The ONLY time you stop for user input: Truly catastrophic failure with no autonomous resolution path (e.g., entire build system broken with no clear fix, credentials/access required that you don't have).

State Management Rules

Re-read Before Every Decision

Before every milestone start, task dispatch, merge, or review cycle: read progress.md. This is the Manus pattern — your attention window drifts, the file doesn't.

Update After Every Action

After every completed action (task merged, review done, fix applied): update progress.md. Include:

What happened
Decisions made and rationale
Current architecture state

Architecture State Summary

At the end of each milestone, write an architecture summary in progress.md:

What components exist now
How they connect
Key patterns established
Tech debt or known limitations

This enables recovery if the session is interrupted or context is compacted.

Decision Log

Every non-trivial decision gets logged:

### Decision: [topic]
- Options considered: [A, B, C]
- Chose: [B]
- Rationale: [why]
- Trade-offs accepted: [what you gave up]

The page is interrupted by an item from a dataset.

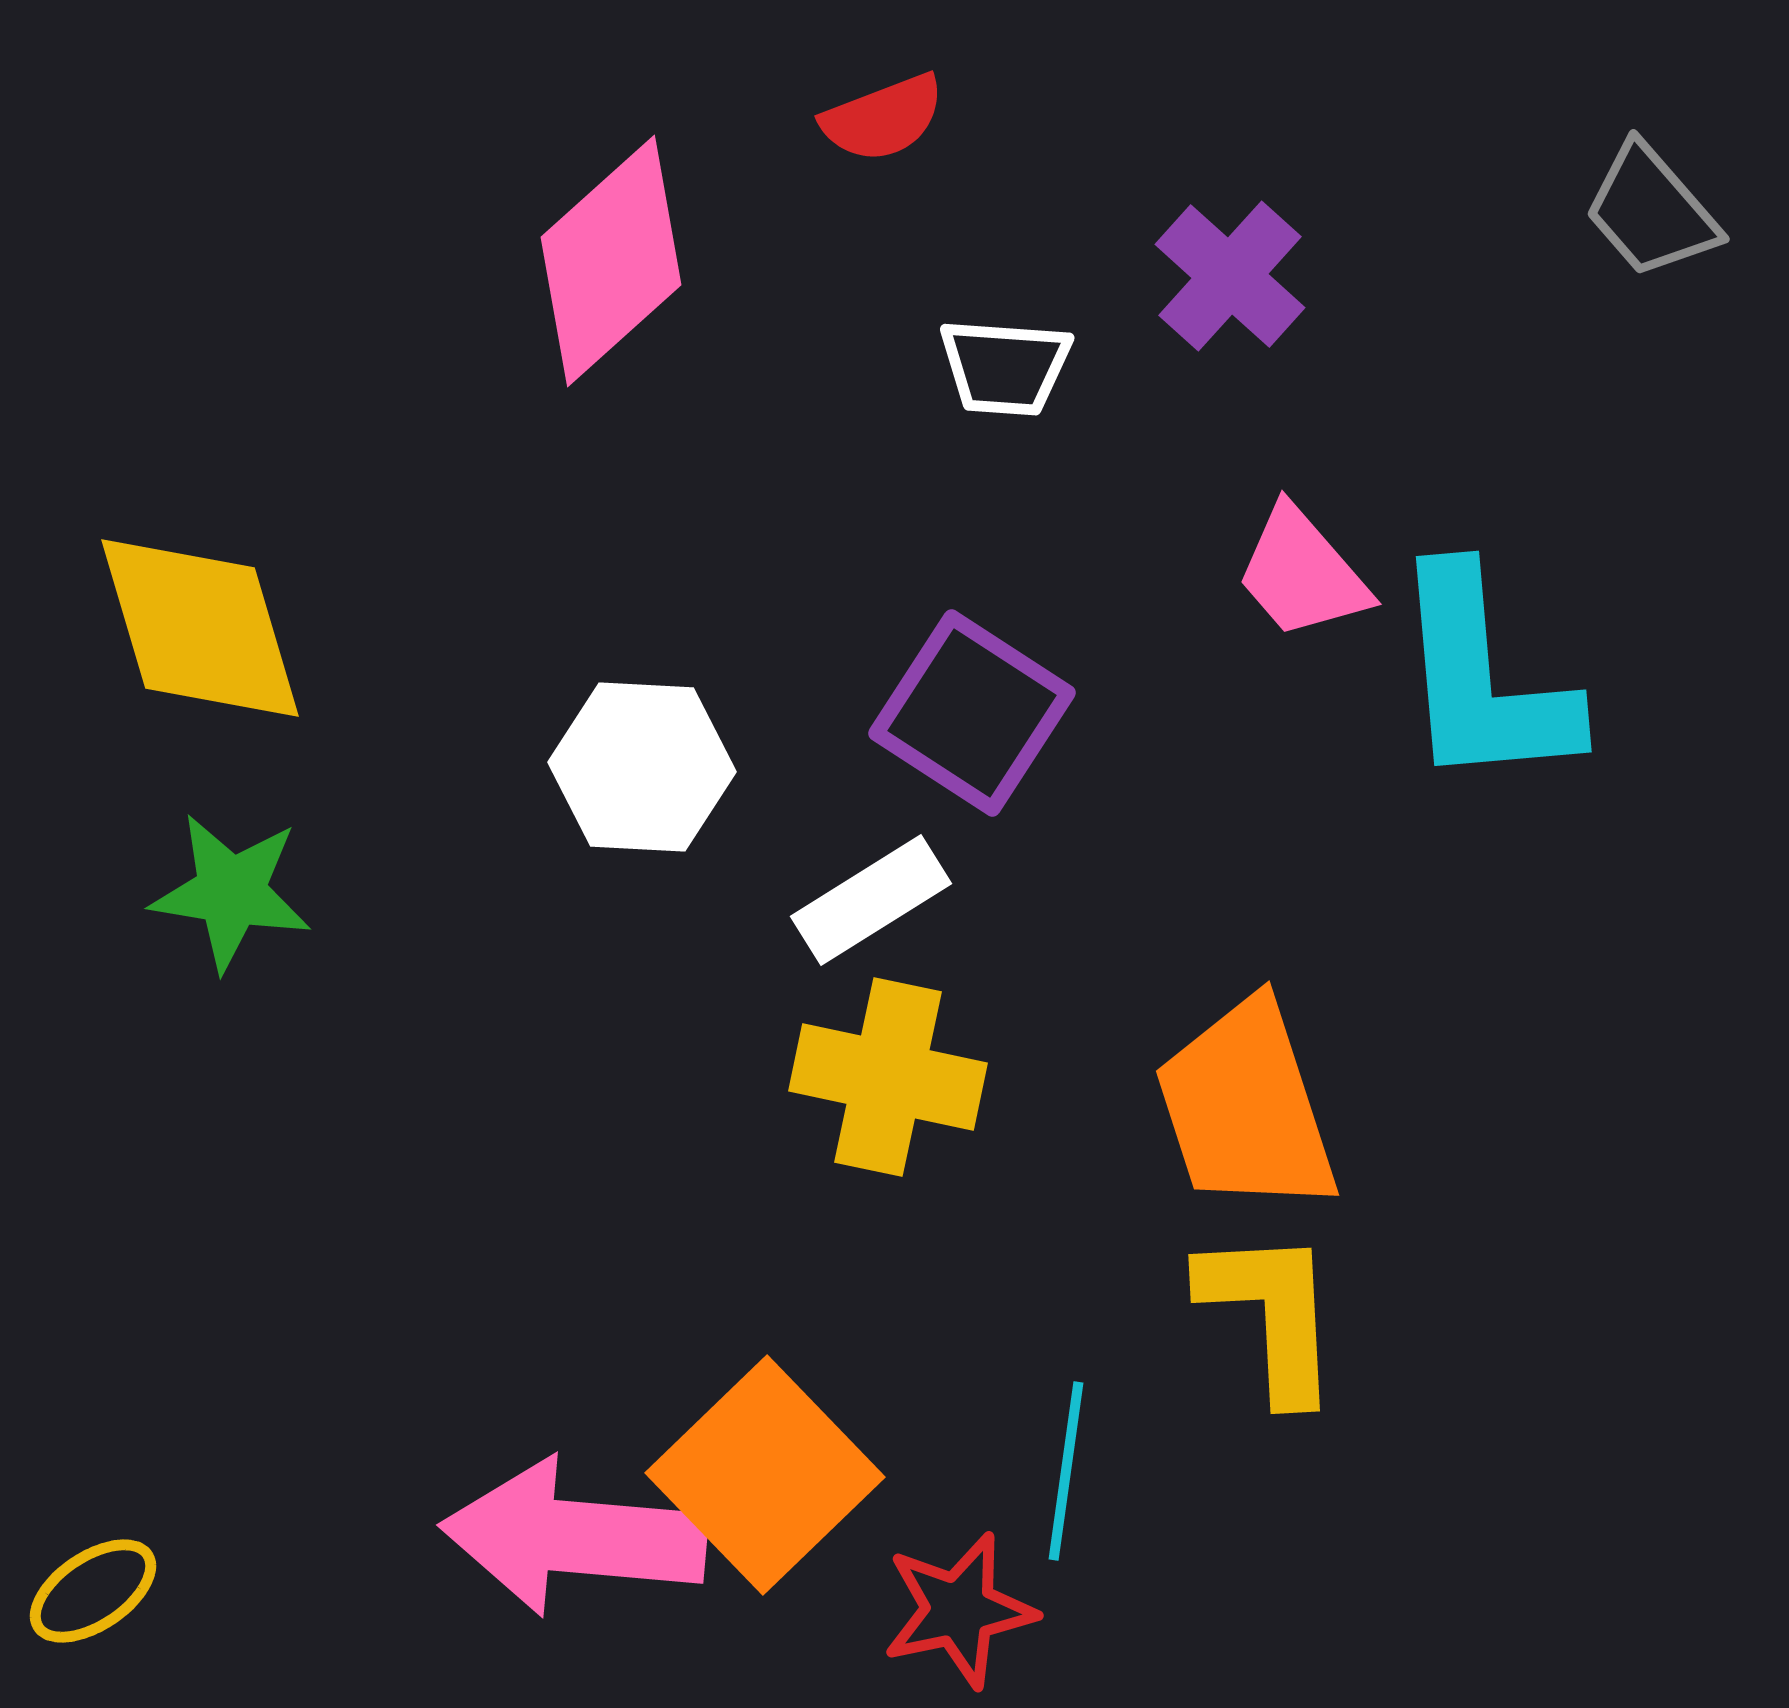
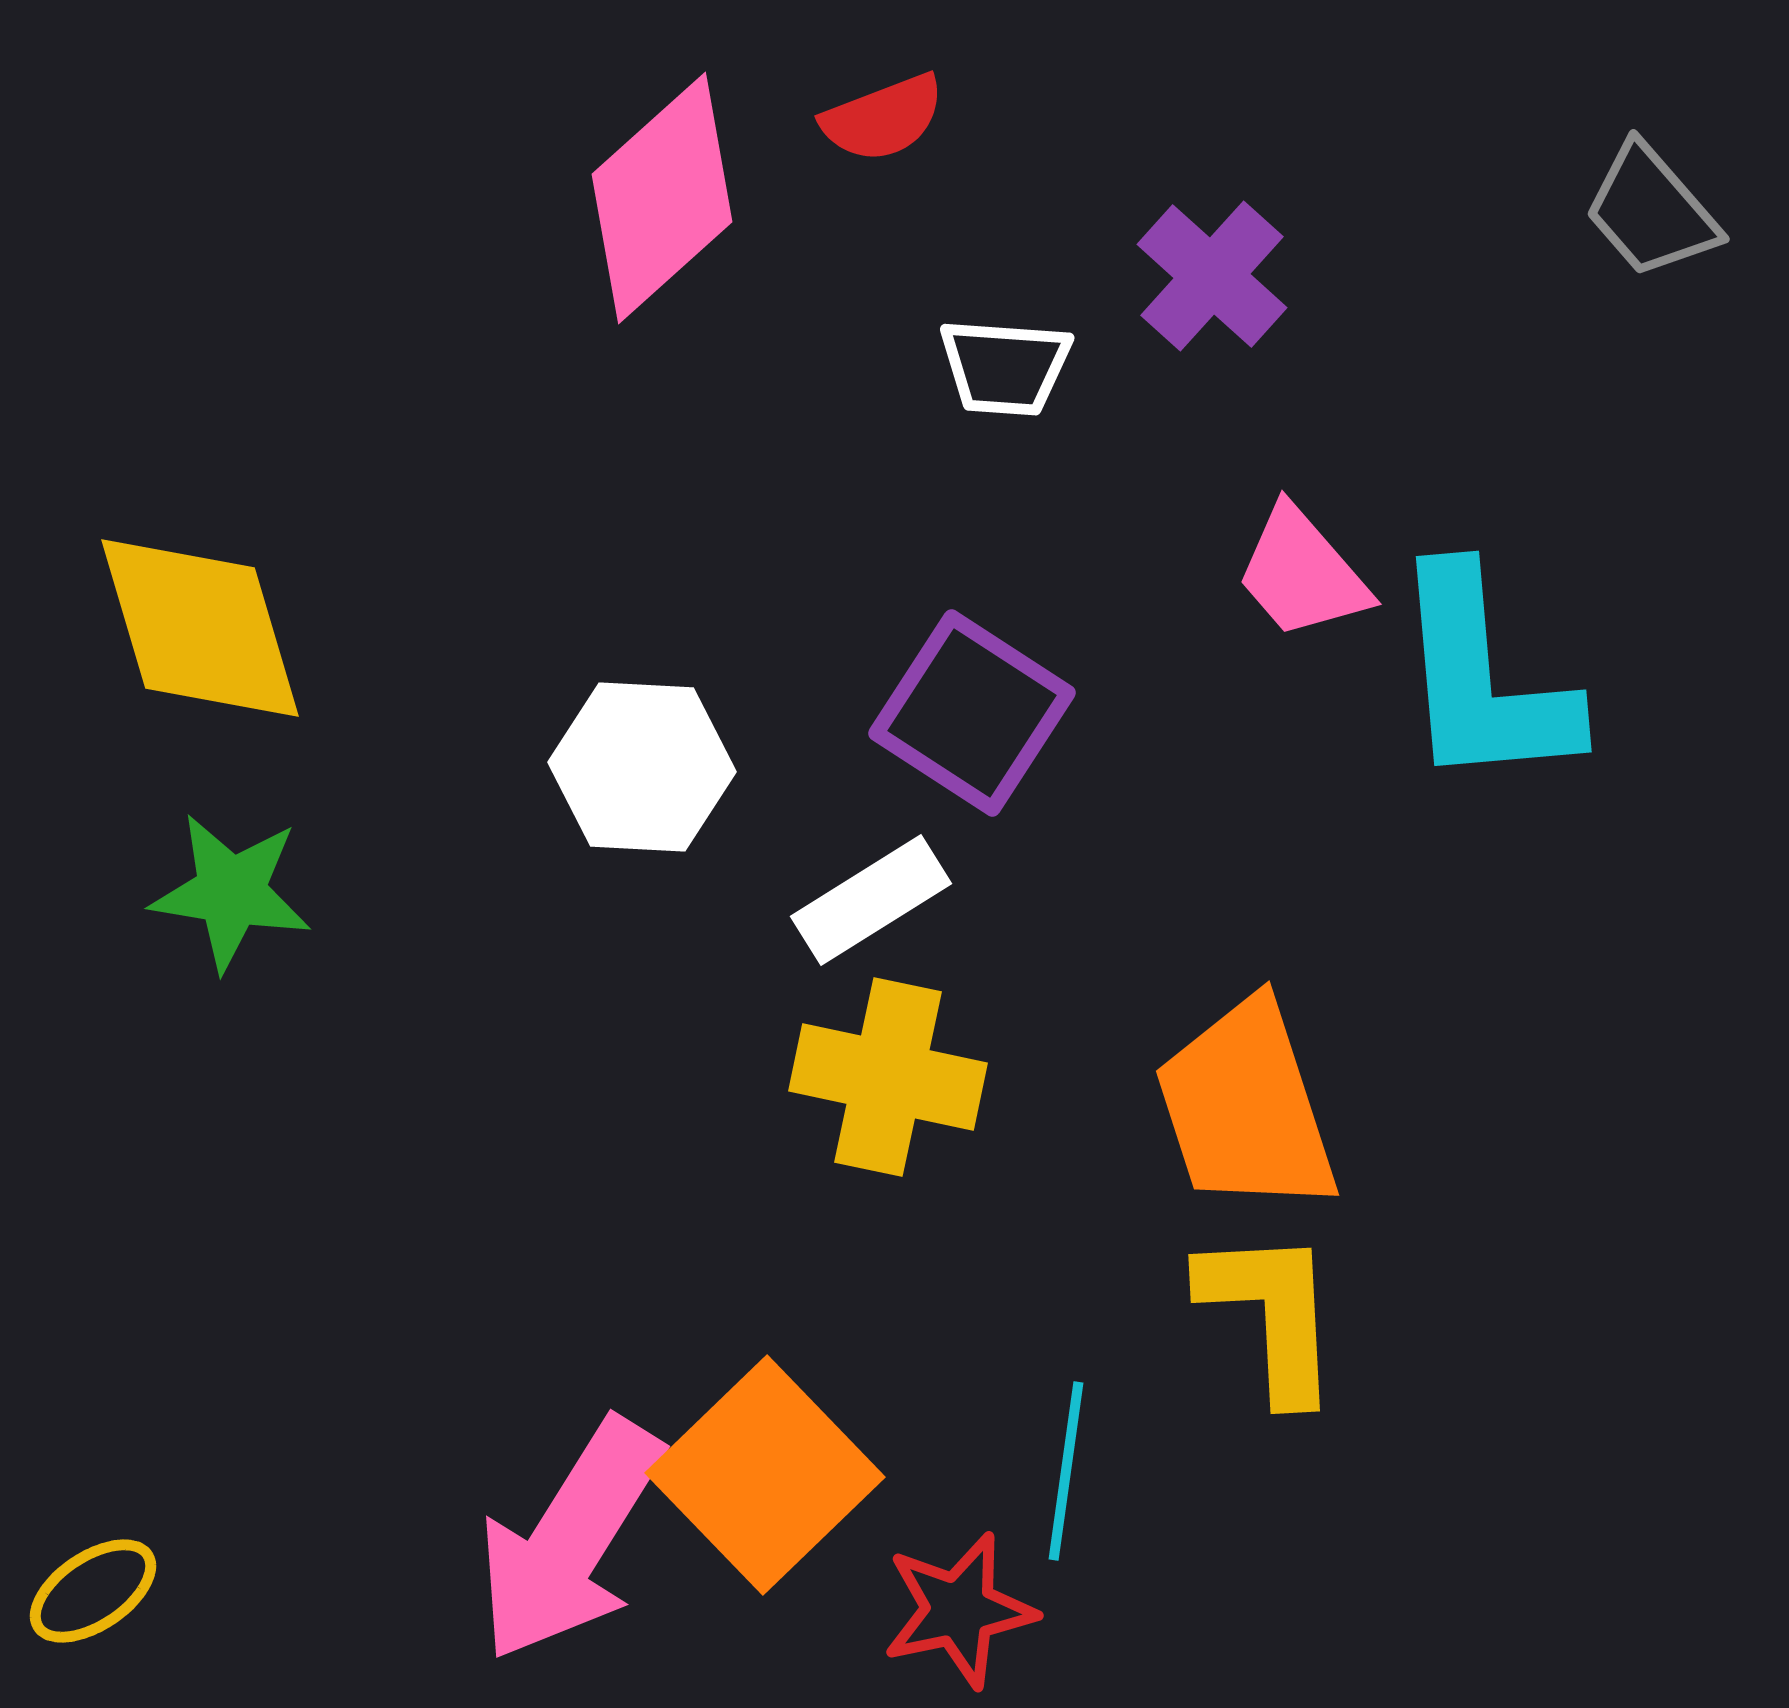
pink diamond: moved 51 px right, 63 px up
purple cross: moved 18 px left
pink arrow: moved 4 px left, 3 px down; rotated 63 degrees counterclockwise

This prevents re-litigating decisions after context compaction.

Red Flags

Never:

Skip architectural reviews after milestones
Merge code with failing tests
Let progress.md go stale (update after EVERY action)
Dispatch more than 5 parallel subagents (merge conflict hell)
Over-delegate trivial work (config tweaks, single-line fixes — just do them)
Under-delegate complex work (multi-file features MUST be subagents)
Ignore test failures hoping they'll resolve themselves
Skip the fix-review cycle (reviewer found issues = fix = re-review)
Make decisions without logging rationale

Always:

Re-read progress.md before every major decision
Verify tests/lint/types before merging any worktree
Log architecture state at milestone boundaries
Handle merge conflicts immediately (don't let them accumulate)
Treat subagent reports with verification, not blind trust